The new plug-in car registrations have come out for Norway. Market shares look impressive as usual in Europe’s EV wonderland. Electric cars make for over half of all sales in the first month of the year. Still, there’s been a slight decline.
5,461 new electric passenger cars were registered in January across Norway, making for a market share of 53 per cent. In addition, there were 2,848 new plug-in hybrids. Norway’s most successful electric model in January was the Audi e-tron with 734 new registrations.
Compared to January 2020 when 4,236 electric cars were registered, the January 2021 figure of 5,461 electric cars marks an increase of 28.9 per cent. At 53 per cent, the electric car market share in January was slightly lower than in previous months: In November 2020, this figured at 56.1 per cent, in December a proud 66.7 per cent, and before that, figures made up more than 60 per cent of total car sales in September and October. At 53 per cent, January was almost at the average value for 2020 of 54.3 per cent.
While registrations of new electric cars increased by the aforementioned 28.9 per cent, a total of 7.7 per cent more vehicles (10,301 cars to be exact) were newly registered in January 2021 than in the same month last year. The growth of the overall market is mainly due to electric cars. Other Norwegian statistics also illustrate this: in January 2020, the market share of pure petrol cars was 11.0 and diesel 11.4 per cent. In January 2021, these only came to 5.0 and 6.2 per cent respectively.

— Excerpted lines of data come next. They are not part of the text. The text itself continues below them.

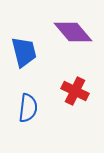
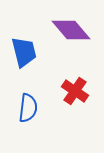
purple diamond: moved 2 px left, 2 px up
red cross: rotated 8 degrees clockwise
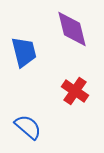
purple diamond: moved 1 px right, 1 px up; rotated 27 degrees clockwise
blue semicircle: moved 19 px down; rotated 56 degrees counterclockwise
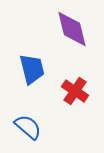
blue trapezoid: moved 8 px right, 17 px down
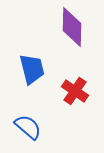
purple diamond: moved 2 px up; rotated 15 degrees clockwise
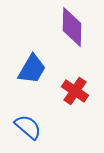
blue trapezoid: rotated 44 degrees clockwise
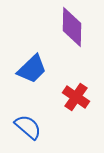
blue trapezoid: rotated 16 degrees clockwise
red cross: moved 1 px right, 6 px down
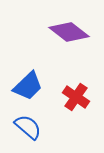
purple diamond: moved 3 px left, 5 px down; rotated 54 degrees counterclockwise
blue trapezoid: moved 4 px left, 17 px down
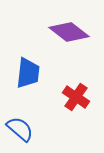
blue trapezoid: moved 13 px up; rotated 40 degrees counterclockwise
blue semicircle: moved 8 px left, 2 px down
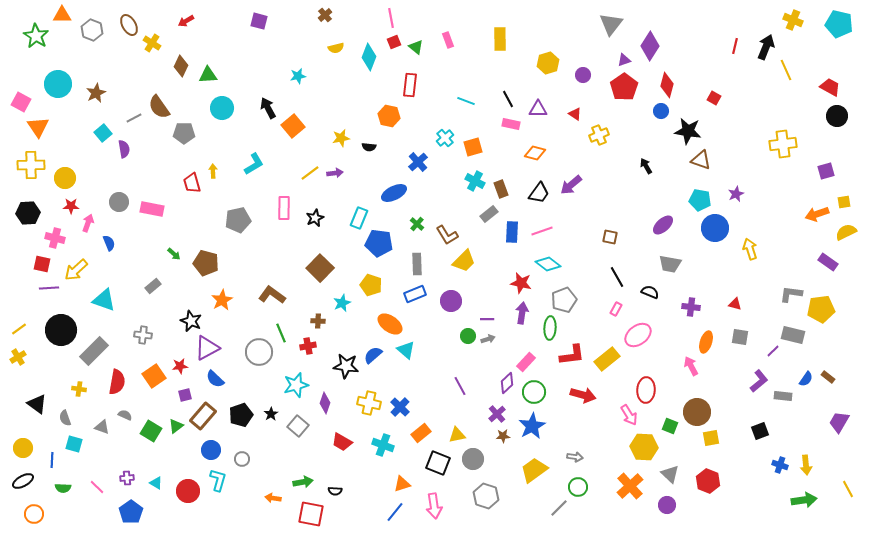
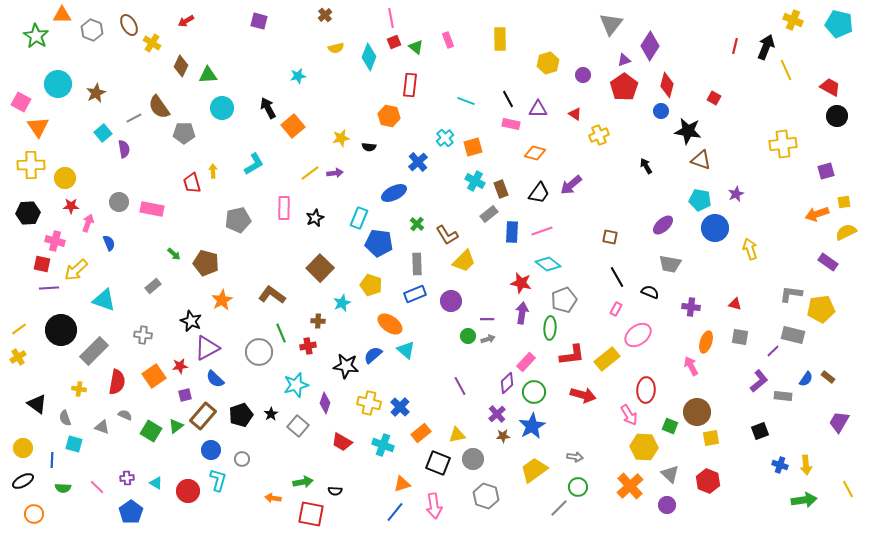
pink cross at (55, 238): moved 3 px down
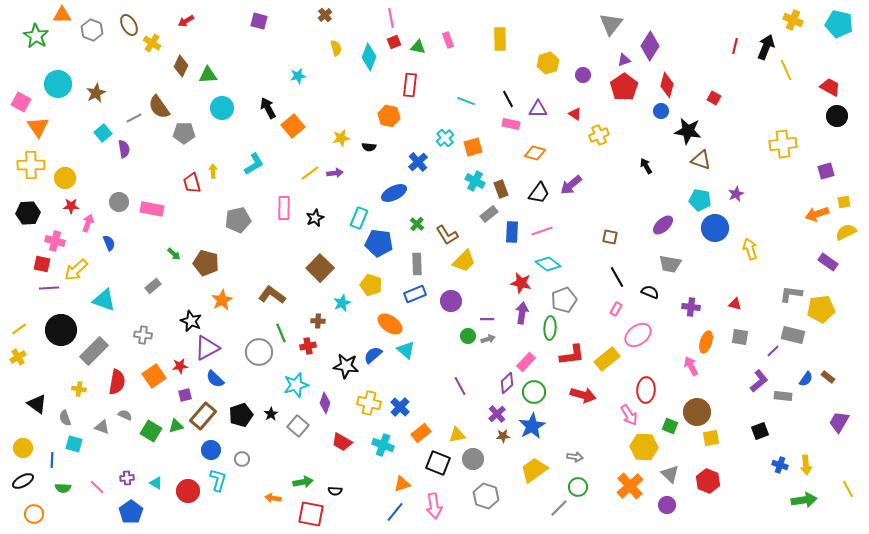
green triangle at (416, 47): moved 2 px right; rotated 28 degrees counterclockwise
yellow semicircle at (336, 48): rotated 91 degrees counterclockwise
green triangle at (176, 426): rotated 21 degrees clockwise
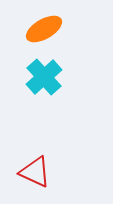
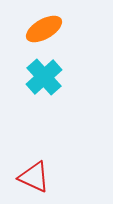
red triangle: moved 1 px left, 5 px down
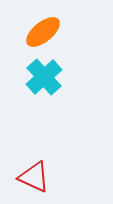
orange ellipse: moved 1 px left, 3 px down; rotated 9 degrees counterclockwise
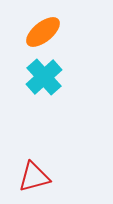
red triangle: rotated 40 degrees counterclockwise
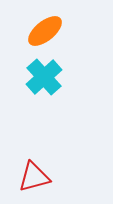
orange ellipse: moved 2 px right, 1 px up
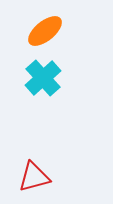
cyan cross: moved 1 px left, 1 px down
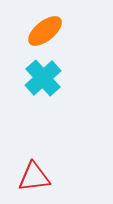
red triangle: rotated 8 degrees clockwise
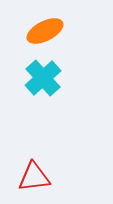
orange ellipse: rotated 12 degrees clockwise
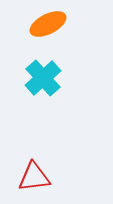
orange ellipse: moved 3 px right, 7 px up
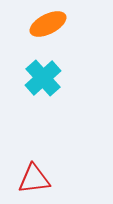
red triangle: moved 2 px down
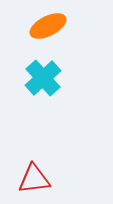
orange ellipse: moved 2 px down
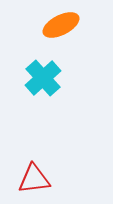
orange ellipse: moved 13 px right, 1 px up
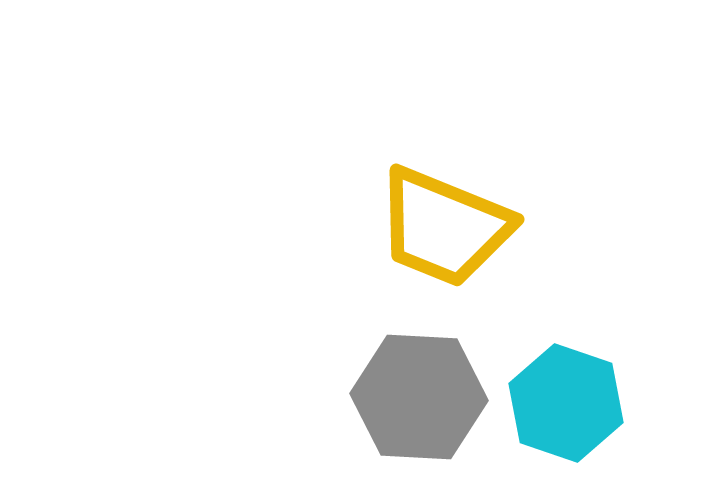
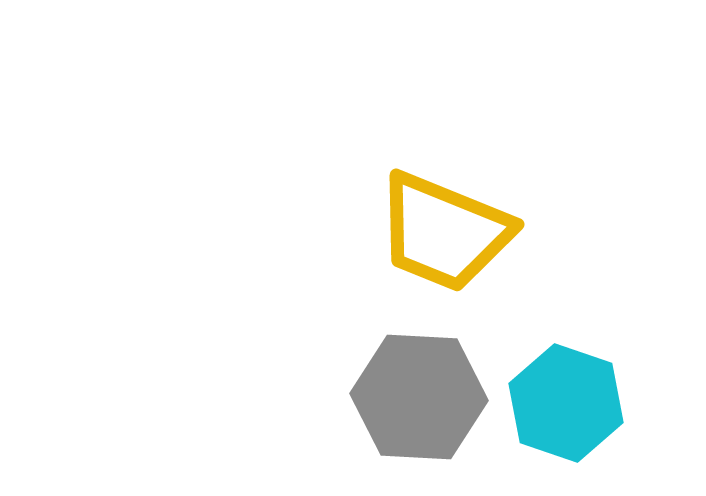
yellow trapezoid: moved 5 px down
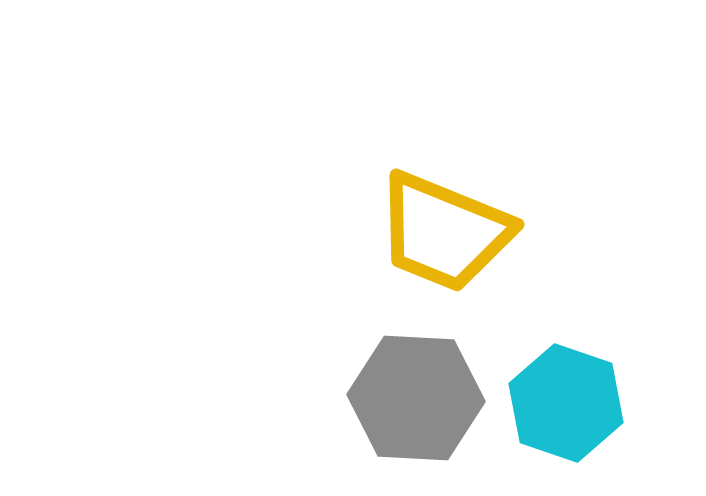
gray hexagon: moved 3 px left, 1 px down
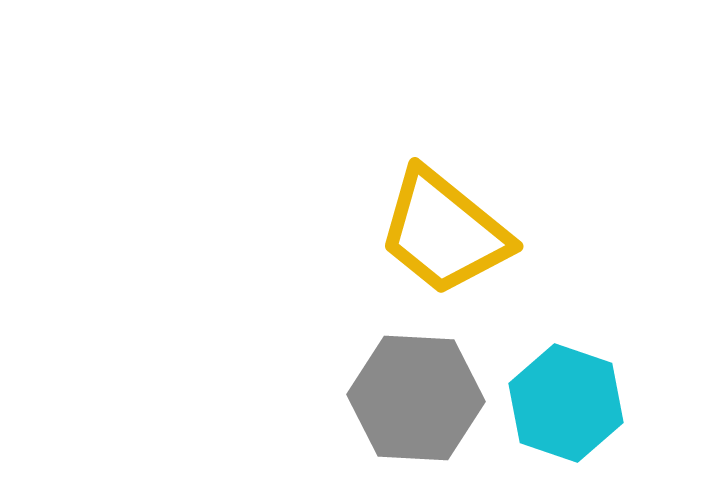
yellow trapezoid: rotated 17 degrees clockwise
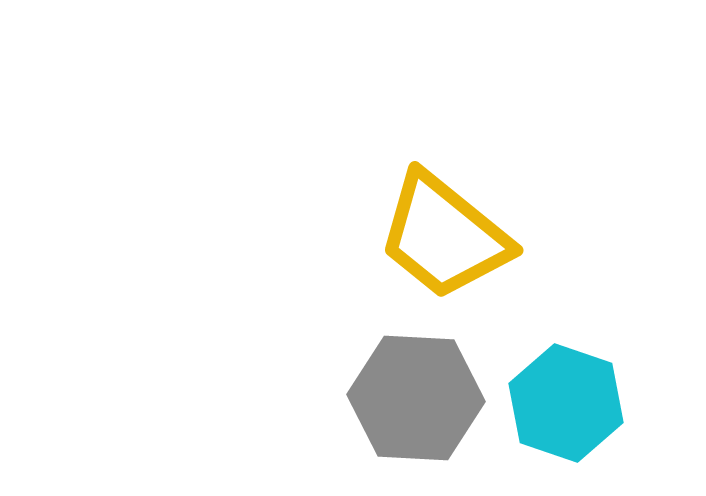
yellow trapezoid: moved 4 px down
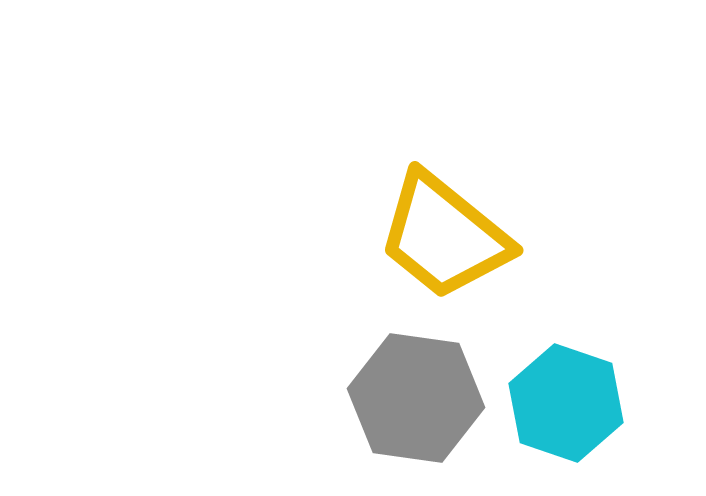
gray hexagon: rotated 5 degrees clockwise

2,848 plug-in hybrids joined the 5,461 BEVs in Norway in January. The partly electric vehicles thus had a market share of 27.6 per cent last month. Compared to January 2020, PHEVs made a gain of 48.4 per cent. The “non-rechargeable” hybrids, on the other hand, full-hybrids or HEVs, fell by 33.9 per cent and only accounted for 836 new registrations. Simultaneously, the HEV market share of 8.1 per cent was still higher than that of the diesel and petrol models.

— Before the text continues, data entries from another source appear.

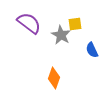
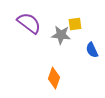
gray star: rotated 24 degrees counterclockwise
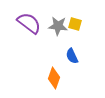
yellow square: rotated 24 degrees clockwise
gray star: moved 3 px left, 9 px up
blue semicircle: moved 20 px left, 6 px down
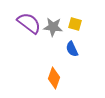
gray star: moved 5 px left, 1 px down
blue semicircle: moved 7 px up
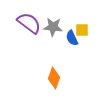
yellow square: moved 7 px right, 6 px down; rotated 16 degrees counterclockwise
blue semicircle: moved 11 px up
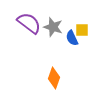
gray star: rotated 12 degrees clockwise
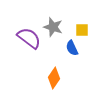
purple semicircle: moved 15 px down
blue semicircle: moved 10 px down
orange diamond: rotated 15 degrees clockwise
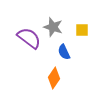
blue semicircle: moved 8 px left, 4 px down
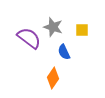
orange diamond: moved 1 px left
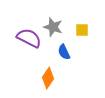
purple semicircle: rotated 10 degrees counterclockwise
orange diamond: moved 5 px left
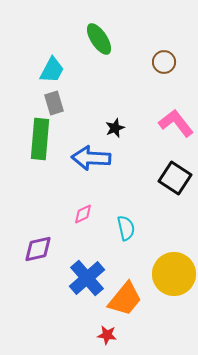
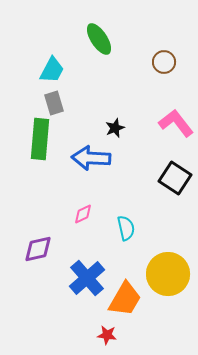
yellow circle: moved 6 px left
orange trapezoid: rotated 9 degrees counterclockwise
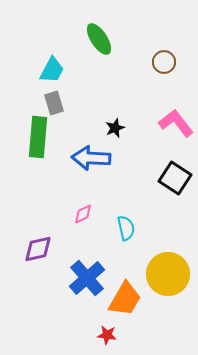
green rectangle: moved 2 px left, 2 px up
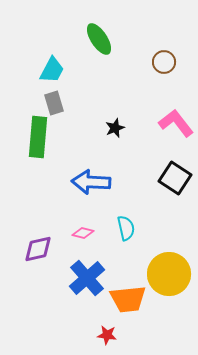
blue arrow: moved 24 px down
pink diamond: moved 19 px down; rotated 40 degrees clockwise
yellow circle: moved 1 px right
orange trapezoid: moved 3 px right; rotated 54 degrees clockwise
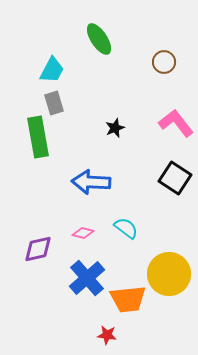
green rectangle: rotated 15 degrees counterclockwise
cyan semicircle: rotated 40 degrees counterclockwise
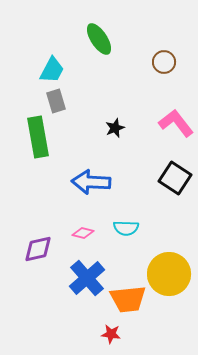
gray rectangle: moved 2 px right, 2 px up
cyan semicircle: rotated 145 degrees clockwise
red star: moved 4 px right, 1 px up
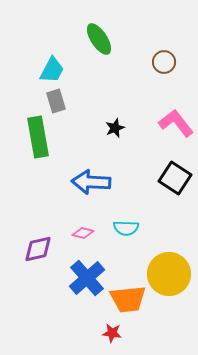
red star: moved 1 px right, 1 px up
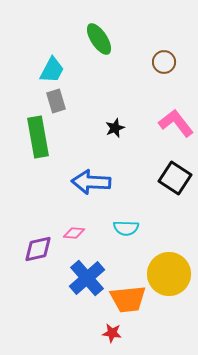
pink diamond: moved 9 px left; rotated 10 degrees counterclockwise
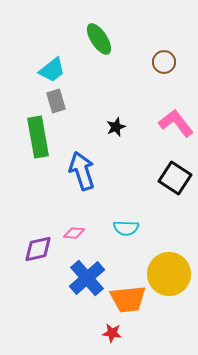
cyan trapezoid: rotated 24 degrees clockwise
black star: moved 1 px right, 1 px up
blue arrow: moved 9 px left, 11 px up; rotated 69 degrees clockwise
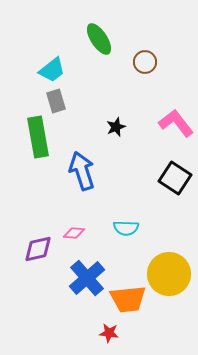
brown circle: moved 19 px left
red star: moved 3 px left
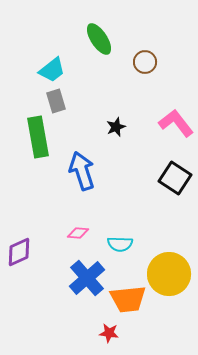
cyan semicircle: moved 6 px left, 16 px down
pink diamond: moved 4 px right
purple diamond: moved 19 px left, 3 px down; rotated 12 degrees counterclockwise
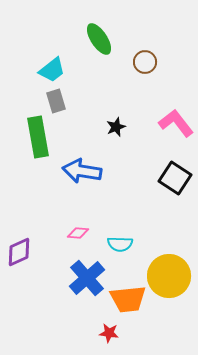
blue arrow: rotated 63 degrees counterclockwise
yellow circle: moved 2 px down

However, if BEVs and PHEVs are added together, the market share in January was an impressive 82 per cent.
In terms of models, the Audi e-tron was again in the lead, which was also already the best-selling model in Norway in the entire year 2020 across all drive types. However, the e-tron cannot take the superlative title with its 734 new registrations in January, because the Toyota RAV4 was ahead with 812 units thanks to its PHEV drive.

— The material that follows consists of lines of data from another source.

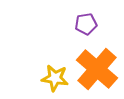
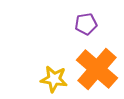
yellow star: moved 1 px left, 1 px down
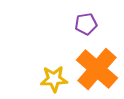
yellow star: rotated 12 degrees counterclockwise
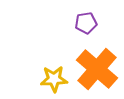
purple pentagon: moved 1 px up
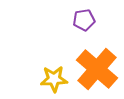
purple pentagon: moved 2 px left, 3 px up
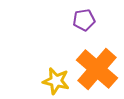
yellow star: moved 2 px right, 2 px down; rotated 16 degrees clockwise
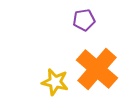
yellow star: moved 1 px left, 1 px down
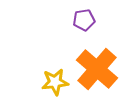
yellow star: rotated 20 degrees counterclockwise
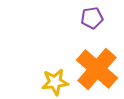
purple pentagon: moved 8 px right, 2 px up
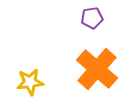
yellow star: moved 25 px left
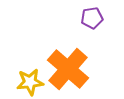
orange cross: moved 29 px left
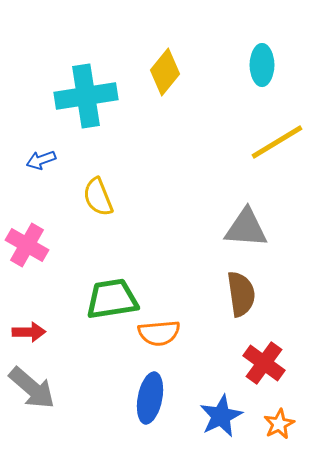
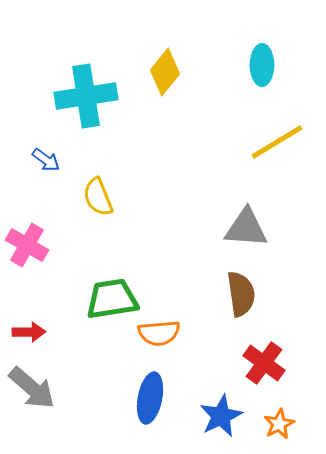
blue arrow: moved 5 px right; rotated 124 degrees counterclockwise
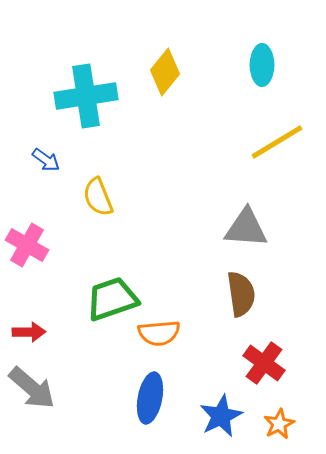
green trapezoid: rotated 10 degrees counterclockwise
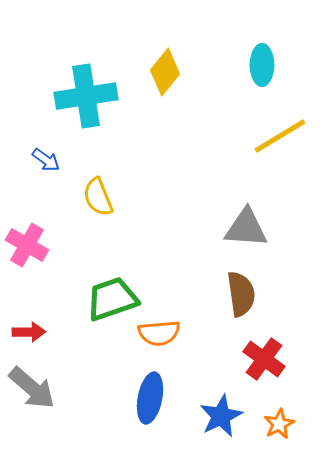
yellow line: moved 3 px right, 6 px up
red cross: moved 4 px up
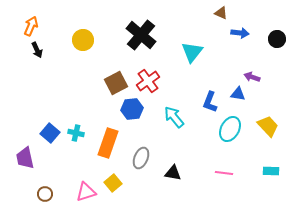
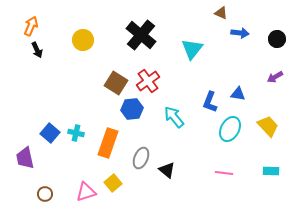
cyan triangle: moved 3 px up
purple arrow: moved 23 px right; rotated 49 degrees counterclockwise
brown square: rotated 30 degrees counterclockwise
black triangle: moved 6 px left, 3 px up; rotated 30 degrees clockwise
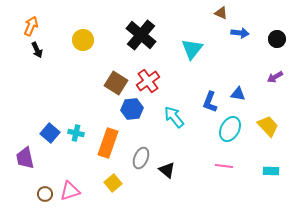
pink line: moved 7 px up
pink triangle: moved 16 px left, 1 px up
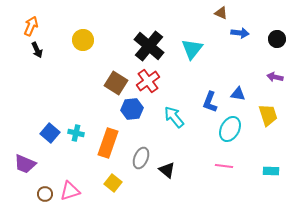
black cross: moved 8 px right, 11 px down
purple arrow: rotated 42 degrees clockwise
yellow trapezoid: moved 11 px up; rotated 25 degrees clockwise
purple trapezoid: moved 6 px down; rotated 55 degrees counterclockwise
yellow square: rotated 12 degrees counterclockwise
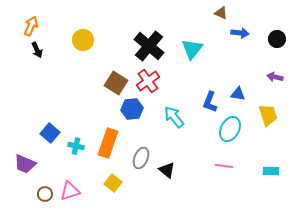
cyan cross: moved 13 px down
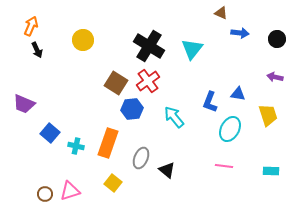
black cross: rotated 8 degrees counterclockwise
purple trapezoid: moved 1 px left, 60 px up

However, for the two following models in the statistics – the Volvo XC40 with 528 units and the Peugeot 2008 with 498 – it is not broken down how many registrations are accounted for by the BEV and PHEV versions of the two models. In places 5 to 7, however, the drive system is clear: the Mercedes EQC (467 cars), the Polestar 2 (443 units) and the Nissan Leaf (334 units) come in next.
The fact that the Tesla Model 3, which was still the best-selling model in December, does not appear in the top 20 is no surprise given Tesla’s traditionally strong deliveries at the end of the quarter. The March figures will provide information on how the Model 3 performs every quarter. Obviously, however, no Volkswagen shipments were unloaded in Norway in January: The ID.3, which was ranked second in December and first in November, is also not included in the Top 20.